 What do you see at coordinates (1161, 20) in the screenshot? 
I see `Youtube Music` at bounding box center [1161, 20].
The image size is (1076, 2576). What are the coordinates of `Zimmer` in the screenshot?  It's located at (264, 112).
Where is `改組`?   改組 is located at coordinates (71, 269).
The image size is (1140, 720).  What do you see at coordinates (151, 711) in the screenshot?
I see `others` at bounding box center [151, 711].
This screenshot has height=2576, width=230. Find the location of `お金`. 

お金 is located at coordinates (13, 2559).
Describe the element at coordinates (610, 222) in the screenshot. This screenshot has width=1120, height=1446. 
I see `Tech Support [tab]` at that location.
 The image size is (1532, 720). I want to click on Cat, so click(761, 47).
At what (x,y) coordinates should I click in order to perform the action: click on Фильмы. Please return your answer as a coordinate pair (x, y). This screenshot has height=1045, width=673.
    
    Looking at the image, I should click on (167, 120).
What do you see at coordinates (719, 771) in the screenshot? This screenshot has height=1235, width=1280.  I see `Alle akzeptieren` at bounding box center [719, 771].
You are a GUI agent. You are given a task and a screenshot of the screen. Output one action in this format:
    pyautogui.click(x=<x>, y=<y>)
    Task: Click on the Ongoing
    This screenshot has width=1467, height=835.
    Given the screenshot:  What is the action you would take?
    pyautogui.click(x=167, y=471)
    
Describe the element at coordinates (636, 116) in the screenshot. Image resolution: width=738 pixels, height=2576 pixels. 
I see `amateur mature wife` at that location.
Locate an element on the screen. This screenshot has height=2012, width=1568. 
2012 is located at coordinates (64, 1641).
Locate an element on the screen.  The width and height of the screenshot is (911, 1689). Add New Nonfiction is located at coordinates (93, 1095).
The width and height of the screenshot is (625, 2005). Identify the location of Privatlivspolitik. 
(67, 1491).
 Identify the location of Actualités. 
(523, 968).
* * *
- _Required work_
Repeat all the material, keeping each line identical.

- _Written solution_
 What do you see at coordinates (1161, 20) in the screenshot? 
I see `Youtube Music` at bounding box center [1161, 20].
The image size is (1076, 2576). What are the coordinates of `Zimmer` in the screenshot?  It's located at (264, 112).
Where is `改組`?   改組 is located at coordinates (71, 269).
The image size is (1140, 720).  What do you see at coordinates (151, 711) in the screenshot?
I see `others` at bounding box center [151, 711].
This screenshot has height=2576, width=230. Find the location of `お金`. 

お金 is located at coordinates (13, 2559).
Describe the element at coordinates (610, 222) in the screenshot. This screenshot has width=1120, height=1446. 
I see `Tech Support [tab]` at that location.
 The image size is (1532, 720). I want to click on Cat, so click(761, 47).
At what (x,y) coordinates should I click in order to perform the action: click on Фильмы. Please return your answer as a coordinate pair (x, y). This screenshot has height=1045, width=673.
    
    Looking at the image, I should click on (167, 120).
What do you see at coordinates (719, 771) in the screenshot? This screenshot has height=1235, width=1280.  I see `Alle akzeptieren` at bounding box center [719, 771].
You are a GUI agent. You are given a task and a screenshot of the screen. Output one action in this format:
    pyautogui.click(x=<x>, y=<y>)
    Task: Click on the Ongoing
    This screenshot has width=1467, height=835.
    Given the screenshot:  What is the action you would take?
    pyautogui.click(x=167, y=471)
    
Describe the element at coordinates (636, 116) in the screenshot. Image resolution: width=738 pixels, height=2576 pixels. 
I see `amateur mature wife` at that location.
Locate an element on the screen. This screenshot has height=2012, width=1568. 
2012 is located at coordinates (64, 1641).
Locate an element on the screen.  The width and height of the screenshot is (911, 1689). Add New Nonfiction is located at coordinates (93, 1095).
The width and height of the screenshot is (625, 2005). Identify the location of Privatlivspolitik. 
(67, 1491).
 Identify the location of Actualités. 
(523, 968).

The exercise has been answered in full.